Comprehensive Analysis of Crucial m6A-Related Differentially Expressed Genes in Psoriasis.

Background: Psoriasis is a common, chronic, and multifactorial inflammatory cutaneous disorder that involves genetic and epigenetic factors. N6-methyladenosine methylation (m⁶A) is the most prevalent RNA modification implicated in various diseases; however, its role in psoriasis still needs to be further explored. We aimed to explore the mechanisms underlying the effects of m⁶A in psoriasis pathogenesis, prompting new therapeutic targets.

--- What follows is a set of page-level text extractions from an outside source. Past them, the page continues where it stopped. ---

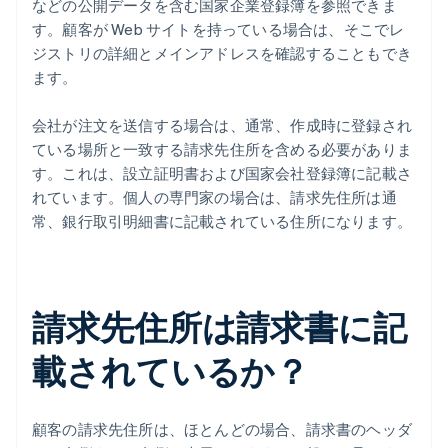
などの公開データを含む国家企業登録簿を参照できま
す。顧客が Web サイトを持っている場合は、そこでレ
ジストリの詳細とメインアドレスを確認することもでき
ます。
会社が注文を送信する場合は、通常、作成時に登録され
ている場所と一致する請求先住所を含める必要がありま
す。これは、設立証明書および国家会社登録簿に記載さ
れています。個人の専門家の場合は、請求先住所は通
常、銀行取引明細書に記載されている住所になります。
請求先住所は請求書に記
載されているか？
顧客の請求先住所は、ほとんどの場合、請求書のヘッダ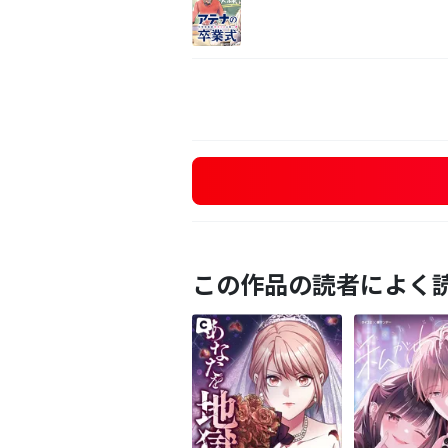
この作品の読者によく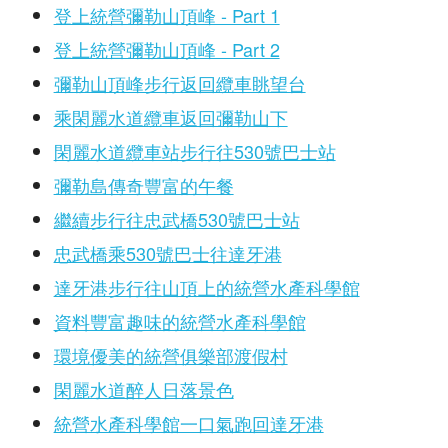
登上統營彌勒山頂峰 - Part 1
登上統營彌勒山頂峰 - Part 2
彌勒山頂峰步行返回纜車眺望台
乘閑麗水道纜車返回彌勒山下
閑麗水道纜車站步行往530號巴士站
彌勒島傳奇豐富的午餐
繼續步行往忠武橋530號巴士站
忠武橋乘530號巴士往達牙港
達牙港步行往山頂上的統營水產科學館
資料豐富趣味的統營水產科學館
環境優美的統營俱樂部渡假村
閑麗水道醉人日落景色
統營水產科學館一口氣跑回達牙港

Methods: Three psoriasis-related datasets, including GSE155702, GSE109248, and GSE142582, were collected. Differentially m⁶A methylated genes (DMGs) between psoriasis lesions of psoriasis patients and healthy skin controls were identified from the GSE155702 dataset, and corresponding Gene Ontology (GO) and Kyoto Encyclopedia of Genes and Genomes (KEGG) pathway analyses were performed. Differentially expressed genes (DEGs) and the common DEGs between the two groups were screened from the GSE109248 and GSE142582 datasets; the expression and interactions of the m⁶A regulators were analyzed. The m⁶A levels of total RNAs and the protein expression levels of METTL3, WTAP, ALKBH5, FTO, and METTL14 in imiquimod (IMQ)-induced psoriasiform lesions were evaluated.

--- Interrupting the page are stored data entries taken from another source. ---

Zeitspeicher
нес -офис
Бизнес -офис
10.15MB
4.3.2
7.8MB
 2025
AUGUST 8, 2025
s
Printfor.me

Results: 66 significantly upregulated and 381 significantly downregulated m⁶A peaks were identified, corresponding to 414 genes which were particularly associated with cell and tissue development processes and cell cycle related items. 271 common DEGs were identified, associating with keratinocyte differentiation, epidermis development, cytokine-cytokine receptor interaction, and fatty acid metabolic processes. 15 crucial m⁶A related differentially expressed genes were obtained after the intersection of the DMGs and common DEGs, including NEU2, GALNT6, MTCL1, DOC2B, CAMK2N1, SNTB1, RNF150, CGNL1, CCDC102A, MEOX2, EEF2K, OBSCN, SLC46A2, CCDC85A, and DACH1. In addition, we found that m⁶A methylation and these five m⁶A regulators were both upregulated in psoriatic lesions.

Conclusions: It revealed that psoriasis pathophysiological processes encompass m⁶A epigenetic alterations, and that m⁶A alterations may specifically influence cell proliferation and neural regulation, and closely associated with osteoarticular involvement and metabolic syndrome in psoriasis.